Polymyxin‐induced neurotoxicity involves oxidative stress and mitochondrial dysfunction. In humans, reversible peripheral neuropathy, with paresthesia, numbness around the mouth, blurring of vision, and weakness, occurs in about 7% of treated patients; neuromuscular blockade causing respiratory insufficiency occurs in about 2% of patients, particularly in those treated with high doses. Curcumin, minocycline, salidroside, and rapamycin appear to be neuroprotective (Dai et al., 2019). In an equine study of the administration of polymyxin B alone and in combination with gentamicin, all horses developed transient ataxia during drug administration and 29% showed muscle weakness (van Spijk et al., 2022). The duration of drug administration and co‐administration with gentamicin exacerbated severity of ataxia.

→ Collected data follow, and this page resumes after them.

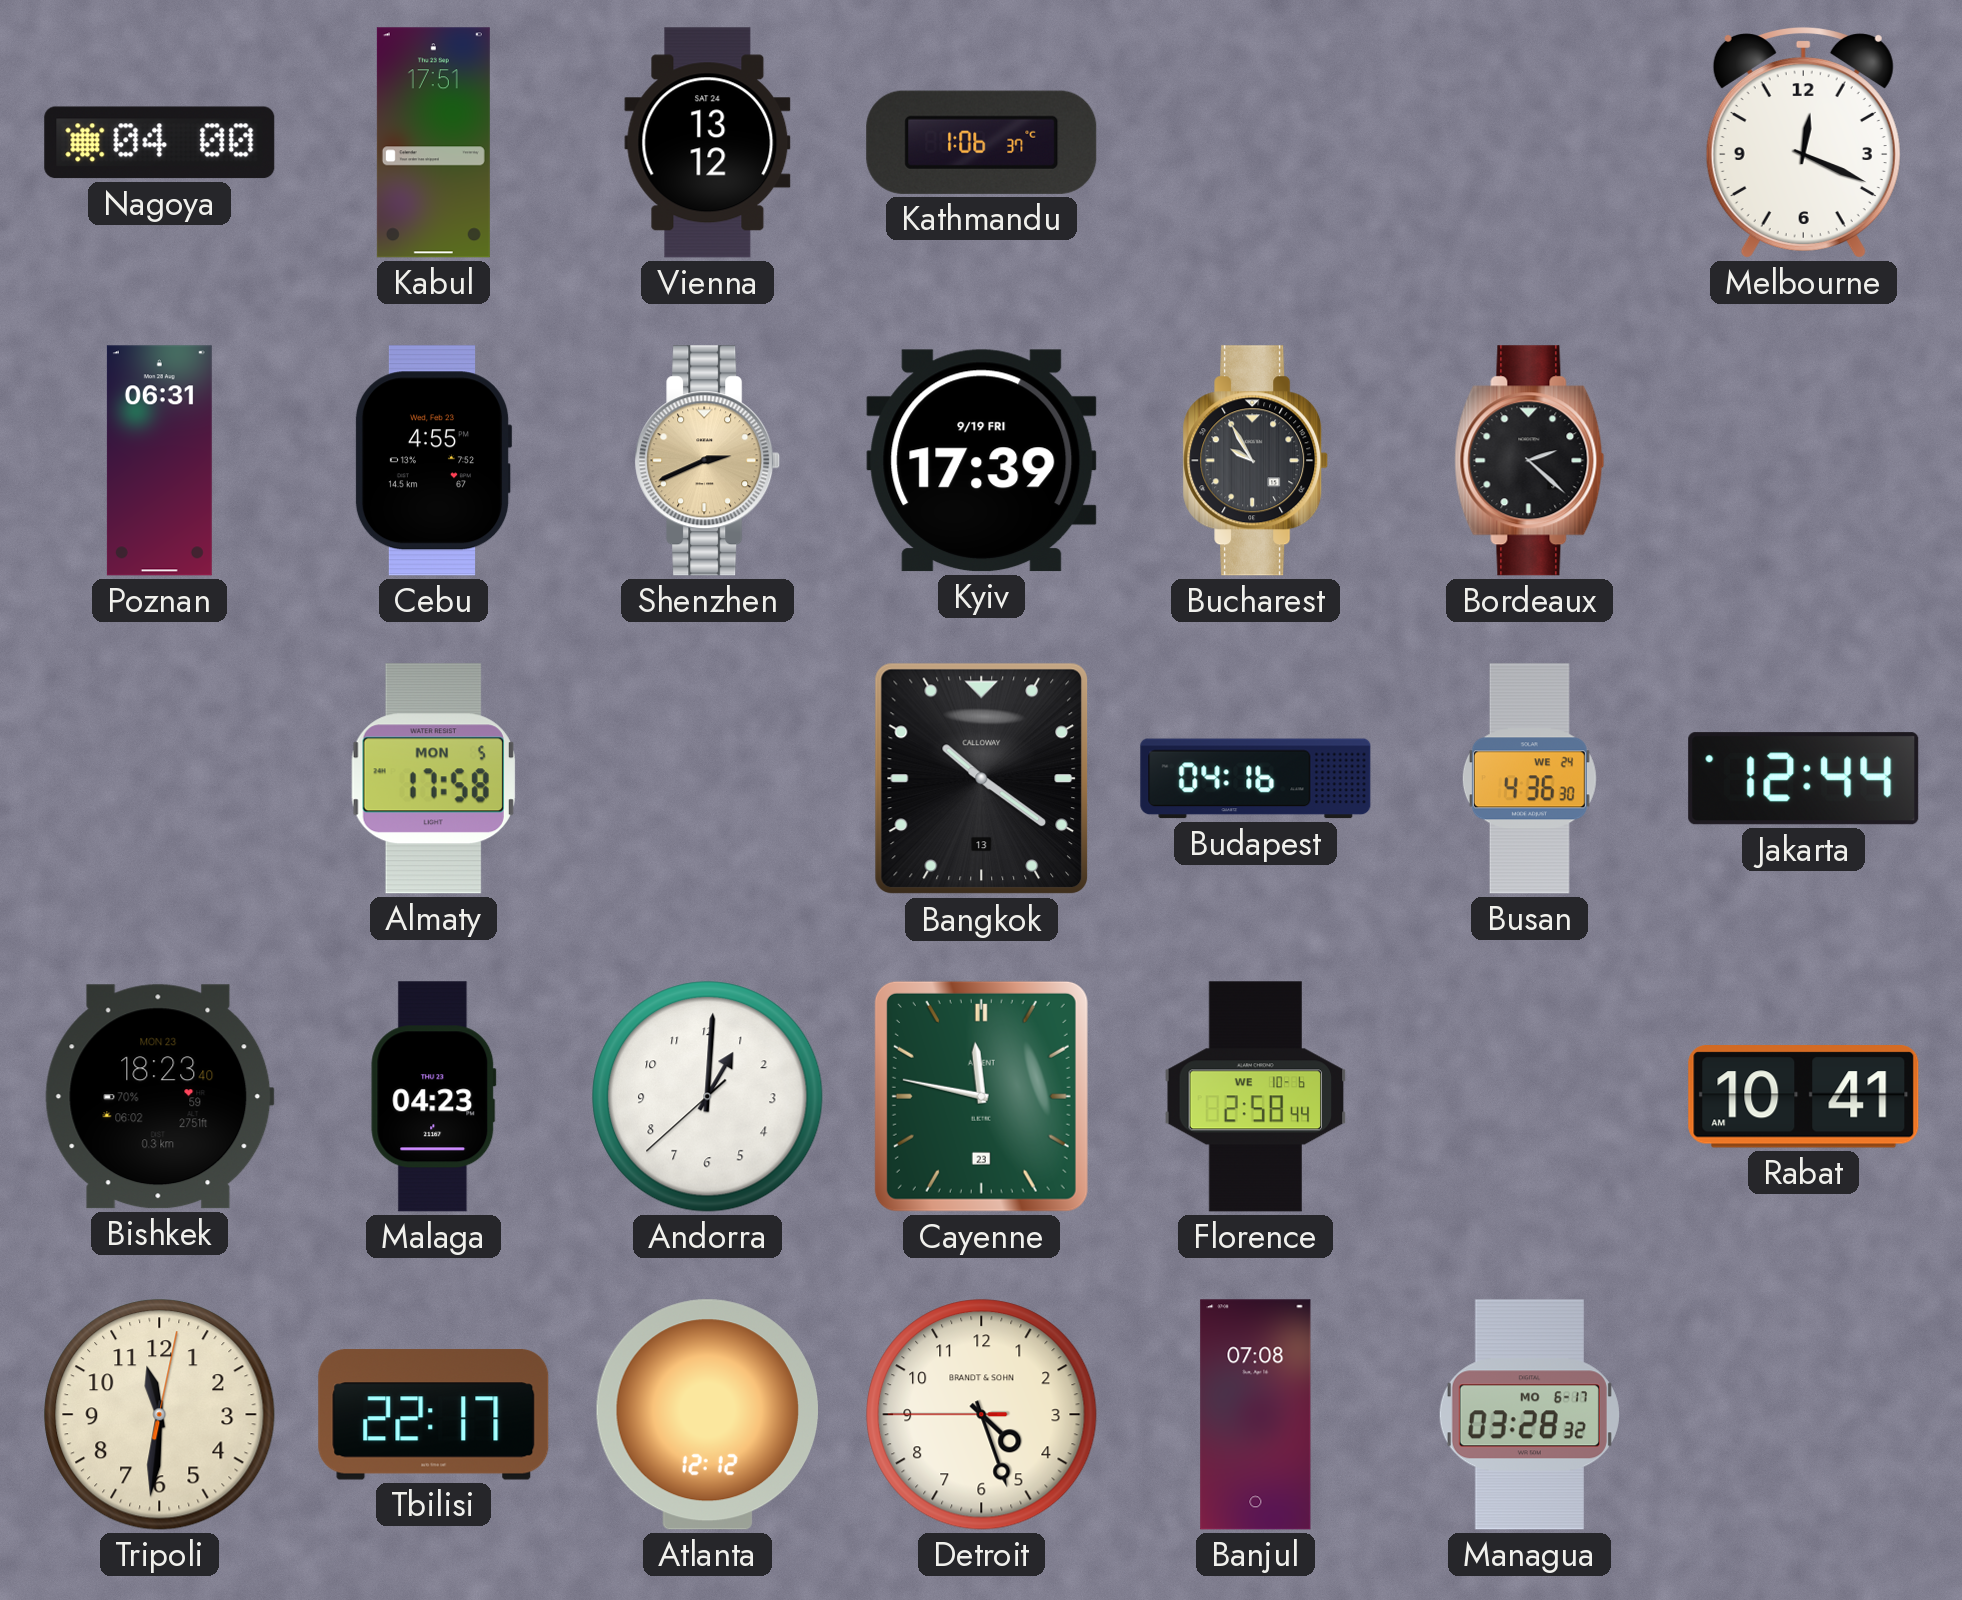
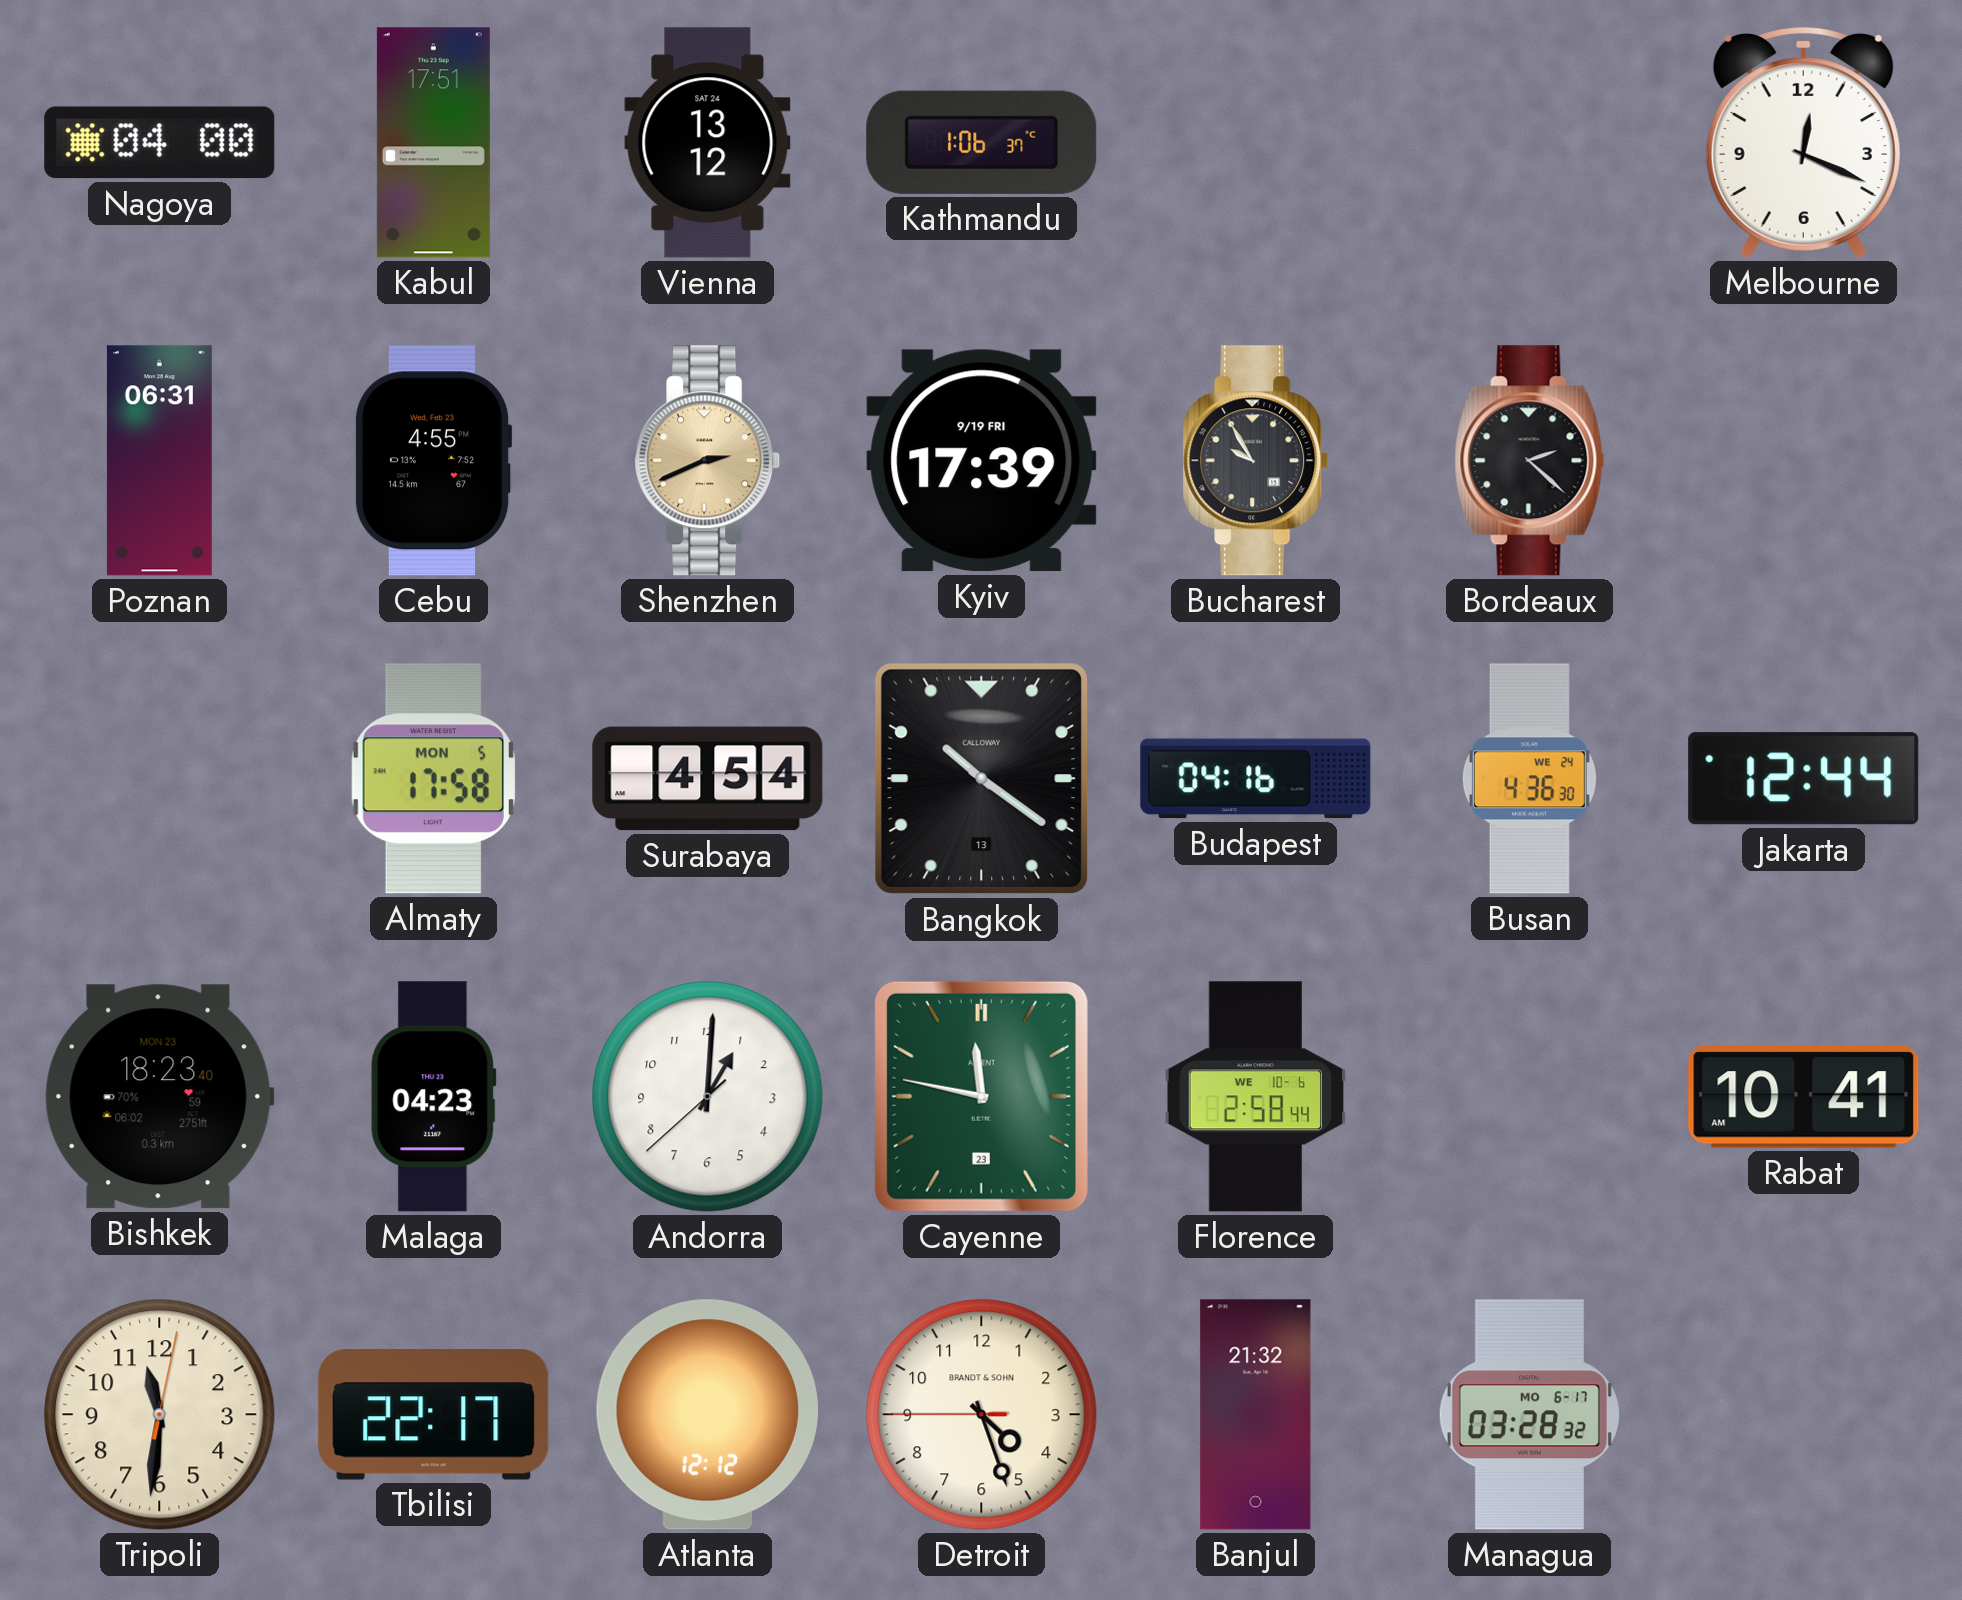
Surabaya: none -> 4:54
Banjul: 07:08 -> 21:32
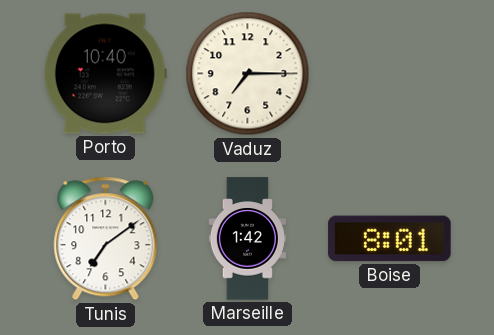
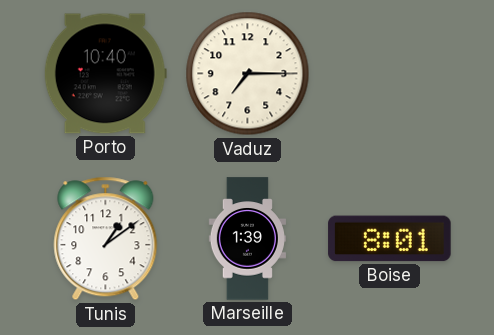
Tunis: 7:09 -> 1:09
Marseille: 1:42 -> 1:39
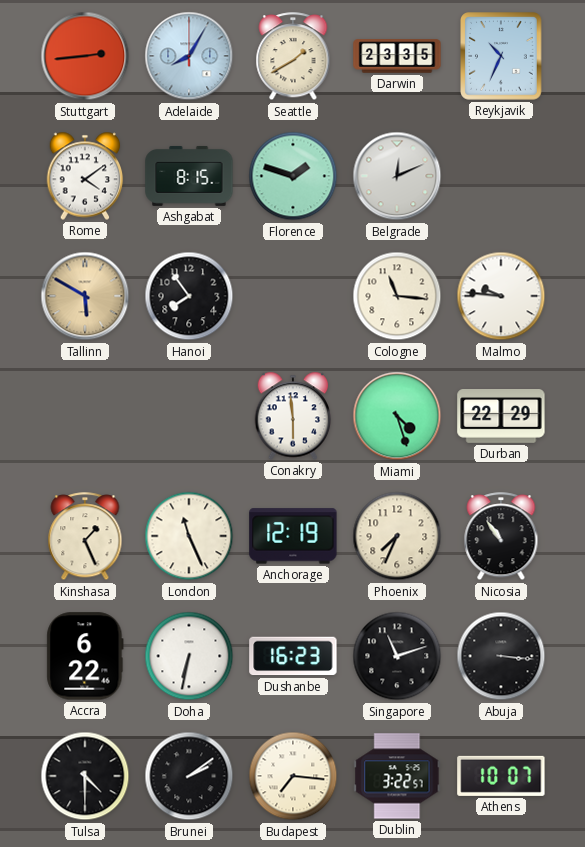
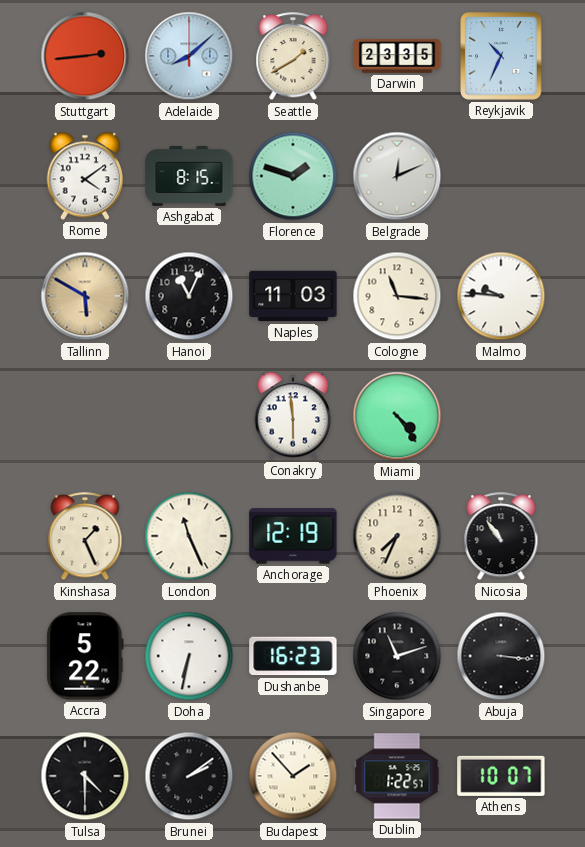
Adelaide: 8:05 -> 8:08
Hanoi: 7:54 -> 11:04
Naples: none -> 11:03
Miami: 4:27 -> 4:24
Durban: 22:29 -> none
Accra: 6:22 -> 5:22
Budapest: 7:16 -> 1:53
Dublin: 3:22 -> 1:22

The polymyxins are highly nephrotoxic, causing damage to the renal tubular epithelial cells. Risk factors for nephrotoxicity include age (geriatric), preexisting renal insufficiency, hypoalbuminemia, and concomitant use of nonsteroidal antiinflammatory drugs, aminoglycosides, and vancomycin. Renal failure appears dose dependent, with some studies identifying the total cumulative dose predictive of renal failure and others the daily dose (Yahav et al., 2012). Concurrent administration of antioxidants has a protective effect (Mirjalili et al., 2022). In an animal model, colistin‐induced nephrotoxicity was decreased histopathologically and serologically by the administration of intravenous lipid emulsion (Senkal et al., 2021). In the van Spijk et al. (2022) study, antiendotoxin doses of polymyxin B did not cause acute kidney injury.

Administration

Colistin is mainly administered orally in the form of premix, powder, and oral solutions in feed, drinking water or in milk replacer for the treatment of gastrointestinal tract infections caused by noninvasive E. coli. Because of toxicity, parenteral polymyxins have not been used routinely in animals except in the treatment of endotoxemia.

Clinical Use

Polymyxins are given to many different animal species including dogs, cats, horses, pigs, poultry, cattle, sheep, goats, laying hens, rabbits and in aquaculture. Because of the dissemination of the mobile colistin resistance mcr‐1 gene and its variants between multidrug‐ (MDR) and extensive drug‐resistant (XDR) virulent Gram‐negative bacteria in animals, humans, and the environment, polymyxin B and colistin should no longer be routinely used in food animals. As noted, they are listed as high priority critically important antimicrobials by the WHO (2024).